Sur la requête n° 21MA04450 :

3. Il ressort des pièces du dossier que l'arrêté contesté ordonnant le transfert de M. C aux autorités maltaises est signée de Mme D A, adjointe à la directrice des migrations et de l'intégration qui bénéficiait, en vertu de l'article 1er d'un arrêté préfectoral du 20 septembre 2021, publié le 21 septembre 2021 au recueil des actes administratifs spécial de la préfecture n° 31-2021-325 lequel est accessible sur le site internet de la préfecture, d'une délégation l'habilitant à signer au nom du préfet les décisions portant transfert d'un ressortissant étranger. Toutefois, en première instance, M. C a fait valoir que cette délégation de signature était irrégulière, en l'absence de décision portant nomination de Mme A aux fonctions qu'elle exerce à la préfecture de la Haute-Garonne. L'arrêté de délégation de signature ne comporte pas le visa de cette décision de nomination. Le préfet de la Haute-Garonne, qui n'a pas déféré à l'invitation faite par le greffe de la Cour de produire la décision de nomination de Mme A, n'a pas apporté la preuve de la nomination de celle-ci au sein des services de la préfecture de la Haute-Garonne, plaçant ainsi la Cour dans l'impossibilité de vérifier si cet agent est au nombre de ceux qui, en application des dispositions précitées du décret du 29 avril 2004, peuvent régulièrement recevoir une délégation de signature de sa part. Par suite les arrêtés contestés sont entachés d'illégalité en raison de l'incompétence de leur auteur.

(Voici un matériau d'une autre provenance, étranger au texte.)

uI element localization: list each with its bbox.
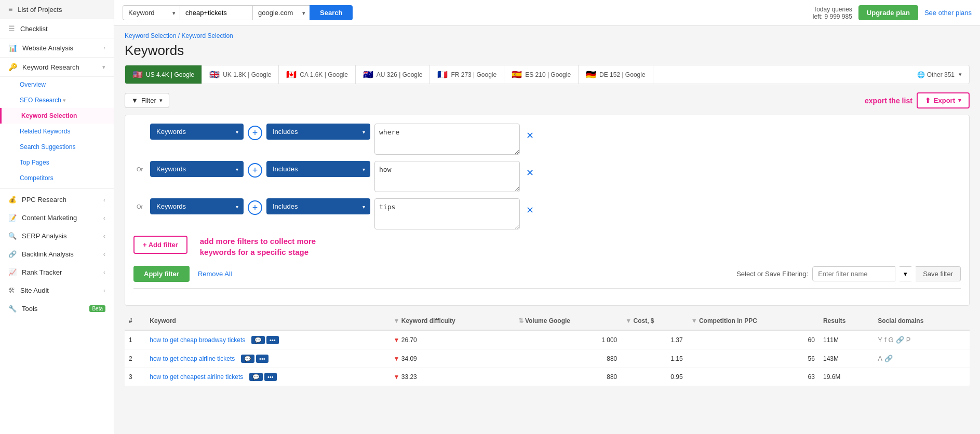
col-difficulty[interactable]: ▼ Keyword difficulty: [389, 312, 514, 330]
add-filter-button[interactable]: + Add filter: [133, 236, 187, 254]
sidebar-item-label: Tools: [22, 305, 37, 313]
more-icon[interactable]: •••: [264, 373, 277, 381]
sidebar-item-label: Content Marketing: [22, 214, 77, 222]
sidebar-item-site-audit[interactable]: 🛠 Site Audit ‹: [0, 281, 114, 300]
filter-label: Filter: [141, 97, 156, 104]
list-icon: ≡: [8, 5, 12, 13]
search-type-select[interactable]: Keyword: [123, 5, 180, 20]
sidebar-item-keyword-research[interactable]: 🔑 Keyword Research ▾: [0, 58, 114, 77]
sidebar-item-ppc-research[interactable]: 💰 PPC Research ‹: [0, 191, 114, 209]
country-tab-other[interactable]: 🌐 Other 351 ▾: [910, 67, 969, 83]
country-tab-fr[interactable]: 🇫🇷 FR 273 | Google: [430, 65, 504, 84]
add-condition-button-1[interactable]: +: [248, 126, 262, 140]
country-tab-es[interactable]: 🇪🇸 ES 210 | Google: [504, 65, 579, 84]
flag-de: 🇩🇪: [586, 70, 596, 79]
country-tab-label: ES 210 | Google: [525, 71, 571, 78]
chevron-down-icon: ▾: [102, 64, 105, 71]
more-icon[interactable]: •••: [266, 336, 279, 344]
sidebar-item-list-of-projects[interactable]: ≡ List of Projects: [0, 0, 114, 19]
link-icon: 🔗: [896, 336, 904, 344]
export-button[interactable]: ⬆ Export ▾: [917, 92, 970, 108]
filter-field-select-1[interactable]: Keywords: [150, 124, 244, 140]
cell-difficulty: ▼ 33.23: [389, 368, 514, 386]
more-icon[interactable]: •••: [256, 355, 269, 363]
sidebar-sub-related-keywords[interactable]: Related Keywords: [0, 124, 114, 139]
sidebar-sub-seo-research[interactable]: SEO Research ▾: [0, 92, 114, 108]
keyword-link[interactable]: how to get cheap airline tickets: [150, 355, 235, 362]
sidebar-sub-label: Competitors: [20, 174, 53, 182]
chat-icon[interactable]: 💬: [251, 336, 265, 344]
filter-field-wrap-2: Keywords ▾: [150, 161, 244, 177]
cell-cost: 0.95: [621, 368, 687, 386]
remove-all-button[interactable]: Remove All: [198, 270, 232, 278]
chat-icon[interactable]: 💬: [241, 355, 254, 363]
filter-button[interactable]: ▼ Filter ▾: [125, 93, 169, 108]
country-tab-de[interactable]: 🇩🇪 DE 152 | Google: [579, 65, 653, 84]
remove-filter-1[interactable]: ✕: [524, 126, 536, 145]
filter-condition-select-1[interactable]: Includes: [266, 124, 370, 140]
filter-field-wrap-3: Keywords ▾: [150, 198, 244, 214]
filter-condition-select-2[interactable]: Includes: [266, 161, 370, 177]
sidebar-sub-overview[interactable]: Overview: [0, 77, 114, 92]
sidebar-item-rank-tracker[interactable]: 📈 Rank Tracker ‹: [0, 263, 114, 281]
filter-value-1[interactable]: where: [374, 124, 520, 155]
sidebar-sub-keyword-selection[interactable]: Keyword Selection: [0, 108, 114, 124]
chevron-left-icon: ‹: [103, 250, 105, 258]
sidebar-item-label: Keyword Research: [22, 63, 79, 71]
keyword-link[interactable]: how to get cheapest airline tickets: [150, 373, 243, 381]
filter-value-3[interactable]: tips: [374, 198, 520, 229]
flag-fr: 🇫🇷: [437, 70, 448, 79]
sidebar-item-website-analysis[interactable]: 📊 Website Analysis ‹: [0, 38, 114, 58]
sidebar-sub-label: Top Pages: [20, 159, 49, 166]
col-volume[interactable]: ⇅ Volume Google: [514, 312, 622, 330]
country-tab-label: Other 351: [927, 71, 955, 78]
save-filter-dropdown[interactable]: ▾: [900, 266, 911, 281]
filter-field-select-2[interactable]: Keywords: [150, 161, 244, 177]
sidebar-item-tools[interactable]: 🔧 Tools Beta: [0, 300, 114, 318]
sidebar-item-label: Checklist: [20, 25, 48, 33]
upgrade-button[interactable]: Upgrade plan: [858, 5, 918, 20]
sidebar-sub-label: SEO Research: [20, 97, 61, 104]
content-icon: 📝: [8, 214, 17, 222]
see-plans-link[interactable]: See other plans: [924, 9, 972, 17]
col-cost[interactable]: ▼ Cost, $: [621, 312, 687, 330]
filter-condition-select-3[interactable]: Includes: [266, 198, 370, 214]
cell-cost: 1.15: [621, 349, 687, 368]
cell-num: 3: [125, 368, 145, 386]
search-button[interactable]: Search: [310, 5, 353, 20]
apply-filter-button[interactable]: Apply filter: [133, 266, 190, 282]
col-competition[interactable]: ▼ Competition in PPC: [687, 312, 819, 330]
sidebar-sub-competitors[interactable]: Competitors: [0, 170, 114, 186]
sidebar-item-backlink-analysis[interactable]: 🔗 Backlink Analysis ‹: [0, 245, 114, 263]
sidebar-item-checklist[interactable]: ☰ Checklist: [0, 19, 114, 38]
breadcrumb-part1[interactable]: Keyword Selection: [125, 32, 176, 39]
topbar: Keyword ▾ google.com ▾ Search Today quer…: [114, 0, 980, 26]
serp-icon: 🔍: [8, 232, 17, 240]
sidebar-sub-top-pages[interactable]: Top Pages: [0, 155, 114, 170]
breadcrumb-part2[interactable]: Keyword Selection: [181, 32, 233, 39]
diff-arrow: ▼: [393, 336, 399, 344]
key-icon: 🔑: [8, 63, 17, 71]
facebook-icon: f: [884, 336, 887, 344]
remove-filter-3[interactable]: ✕: [524, 200, 536, 220]
remove-filter-2[interactable]: ✕: [524, 163, 536, 183]
filter-field-select-3[interactable]: Keywords: [150, 198, 244, 214]
sidebar-item-label: PPC Research: [22, 196, 66, 204]
sidebar-sub-search-suggestions[interactable]: Search Suggestions: [0, 139, 114, 155]
save-filter-input[interactable]: [812, 266, 895, 281]
add-condition-button-2[interactable]: +: [248, 163, 262, 178]
sidebar-item-content-marketing[interactable]: 📝 Content Marketing ‹: [0, 209, 114, 227]
add-condition-button-3[interactable]: +: [248, 200, 262, 215]
country-tab-au[interactable]: 🇦🇺 AU 326 | Google: [356, 65, 431, 84]
domain-select[interactable]: google.com: [252, 5, 310, 20]
save-filter-button[interactable]: Save filter: [916, 266, 961, 281]
filter-value-2[interactable]: how: [374, 161, 520, 192]
sidebar-item-serp-analysis[interactable]: 🔍 SERP Analysis ‹: [0, 227, 114, 245]
country-tab-uk[interactable]: 🇬🇧 UK 1.8K | Google: [202, 65, 279, 84]
keyword-link[interactable]: how to get cheap broadway tickets: [150, 336, 245, 344]
cell-volume: 880: [514, 368, 622, 386]
chat-icon[interactable]: 💬: [249, 373, 263, 381]
search-input[interactable]: [180, 5, 252, 20]
country-tab-ca[interactable]: 🇨🇦 CA 1.6K | Google: [279, 65, 356, 84]
country-tab-us[interactable]: 🇺🇸 US 4.4K | Google: [125, 65, 202, 84]
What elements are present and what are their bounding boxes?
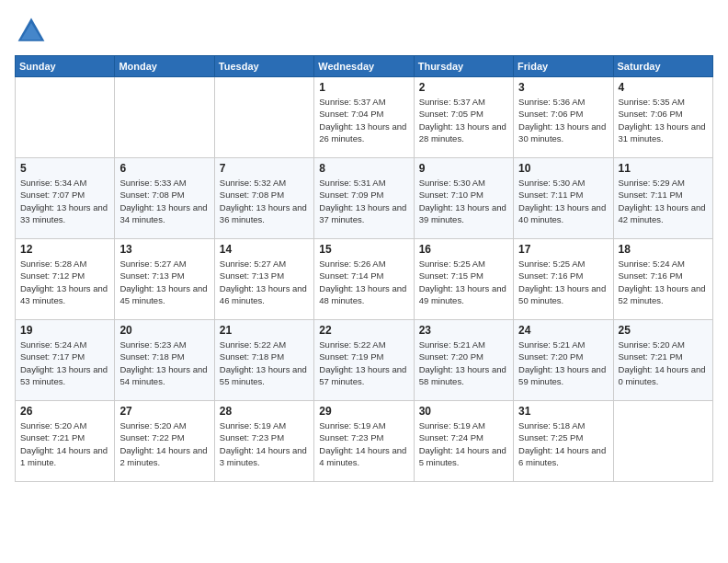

4. Il résulte de tout ce qui précède que le préfet de la Haute-Garonne n'est pas fondé à se plaindre de ce que, par le jugement attaqué, le tribunal administratif de Nîmes a annulé les arrêtés préfectoraux du 26 octobre 2021.

Sur la requête n° 21MA04451 tendant au sursis à exécution du jugement attaqué :

5. La Cour statuant au fond dans la présente affaire, il n'y a plus lieu pour elle de se prononcer sur la demande de sursis à exécution du jugement du 29 octobre 2021 du tribunal administratif de Nîmes, enregistrée sous le n° 21MA04451.

D E C I D E :

Article 1er : Il n'y a pas lieu de statuer sur les conclusions de la requête n° 21MA04451.

Article 2 : La requête n° 21MA04450 du préfet de la Haute-Garonne est rejetée.

Article 3 : Le présent arrêt sera notifié à M. B C et au ministre de l'intérieur.

Copie en sera adressée au préfet de la Haute-Garonne.

Délibéré après l'audience du 25 mars 2022, où siégeaient :

- M. Pocheron, président de chambre,

- Mme Ciréfice, présidente assesseure,

- Mme Marchessaux, première conseillère.

Rendu public par mise à disposition au greffe, le 8 avril 2022.